Une étrangeté insouciante nimbe ces images de la France du printemps 1954. Sans doute doivent-elles leur halo particulier au directeur de la photo, Robert Burks, qui travaillait en VistaVision avec des filtres verts pour les scènes de nuit – ses images lui vaudront un Oscar. Mais il y a autre chose, peut-être cette veine fantomatique des films d’Alfred Hitchcock qui conduira bientôt à son chef-d’œuvre, Vertigo. Ce suspens particulier de la Côte d’Azur hors de la haute saison. Cette théâtralisation balnéaire inventée autour de 1900 pour de riches cosmopolites cherchant le maigre soleil d’hiver. Palaces, villas, pensions, palmiers. Églises de culte orthodoxe ou anglican. L’esthétique « marinières et filets de pêcheurs » pour restaurants de plage. Un côté Dufy, un côté souvenir de folies évanouies, comme ces bagues Trinity à trois anneaux d’or – toujours Cartier – que l’on jetait aux pieds des belles danseuses des Ballets russes enlevées dans les torpédos des élégants.

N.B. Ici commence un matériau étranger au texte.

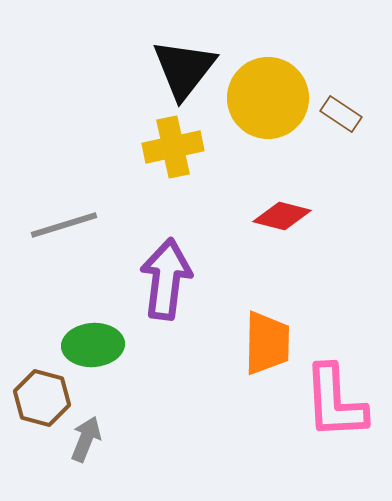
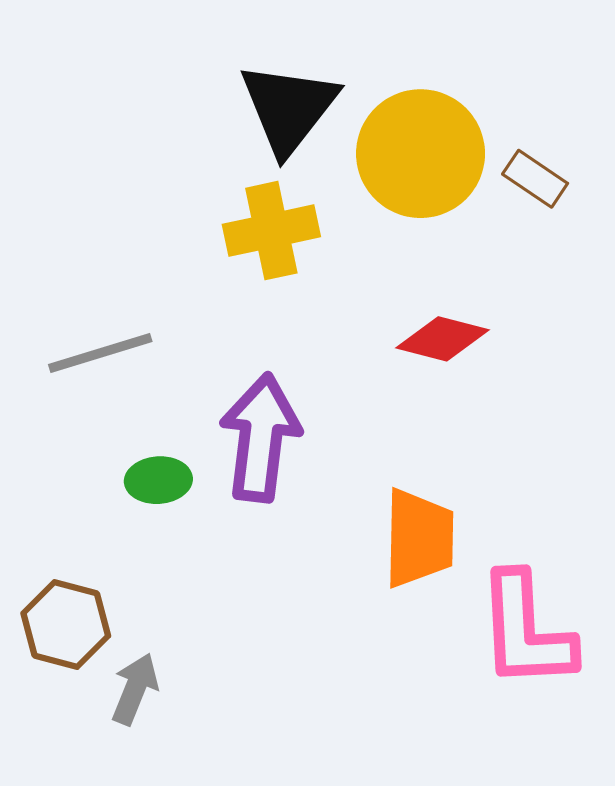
green ellipse: (93, 345) -> (158, 480), moved, size x0.7

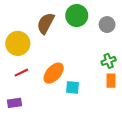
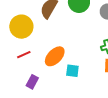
purple rectangle: (14, 103) -> (32, 82), moved, turned -56

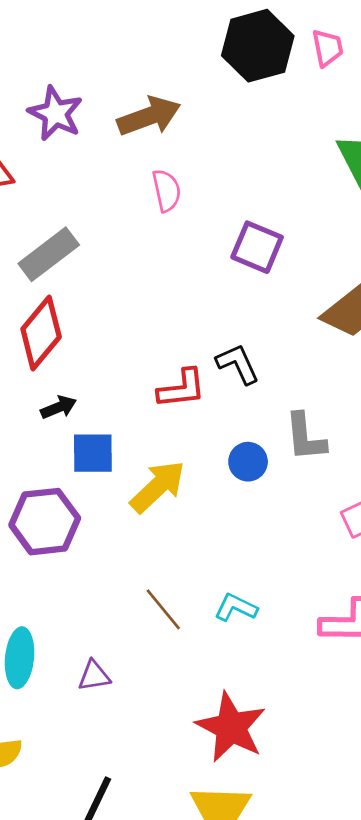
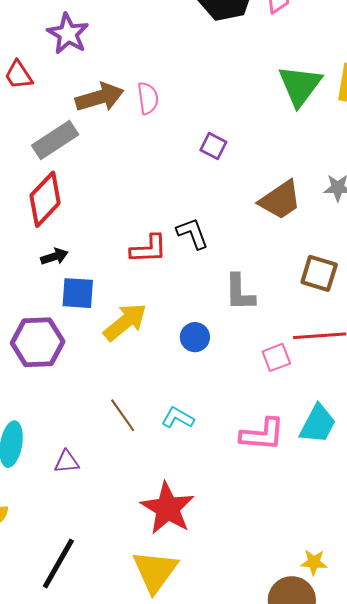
brown arrow: (149, 116) -> (100, 97), moved
purple square: (257, 247) -> (213, 146), size x0.7
blue circle: (248, 462) -> (195, 337), moved

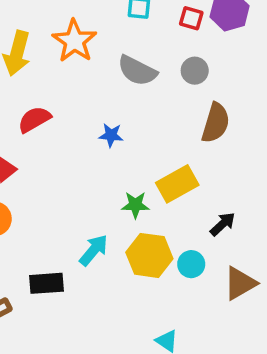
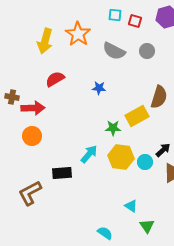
red square: (191, 18) -> (135, 21), moved
brown semicircle: (216, 123) -> (159, 97), moved
black arrow: (223, 224) -> (163, 150), moved

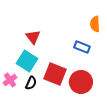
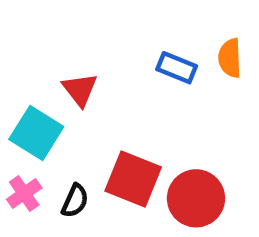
blue rectangle: (82, 47) -> (177, 68), moved
cyan square: (27, 61) -> (36, 133), moved

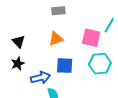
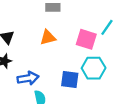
blue square: (65, 66) -> (70, 80), moved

La Côte d’Azur avait été la promenade des royautés déposées. L’impératrice Eugénie, la tsarine Alexandra, le roi Édouard VIII, avec leurs cortèges de bonheurs passés, y serraient des saphirs dans des coffrets ouvragés. Couronnements, poires à facettes et diadèmes à cabochons, puis révolutions, dépositions, abdications, exils ou meurtres. La Main au collet, sorte d’histoire de revenants autour de bijoux volés, eut cette particularité de préfigurer l’invention d’une principauté de rubis. En novembre de cette année-là, Grace Kelly allait avoir vingt-cinq ans. « Habillez-la comme une princesse », ordonnait Hitchcock à Edith Head, la costumière du film. Elle le serait deux ans plus tard. La puissance de trouble qui émane rétrospectivement de La Main au collet tient autant au jeu subtilement érotique de l’actrice américaine qu’à la translation d’une histoire de diamants dans le réel imminent. Hitchcock dira à François Truffaut : « J’ai photographié Grace Kelly impassible, froide, et je la voulais le plus souvent de profil, avec un air classique, très belle et très glaciale. Mais quand elle circule dans les couloirs de l’hôtel et que Cary Grant l’accompagne jusqu’à la porte de sa chambre, qu’est-ce qu’elle fait ? Elle plonge directement ses lèvres sur celles de l’homme. » D’où cet échange de répliques où le sous-entendu fait glisser le désir du bijou vers la femme qui le porte : « This necklace is imitation », dit Grant à Kelly, déjouant le stratagème qui voit la jeune femme arborer un collier de fausses gemmes pour mieux attirer le supposé voleur. « Well, I’m not », rétorque Grace Kelly avec un sourire qui vaut toutes les invites du monde. Cary Grant : « Ce collier est une imitation. » Grace Kelly : « Mais moi, je n’en suis pas une. »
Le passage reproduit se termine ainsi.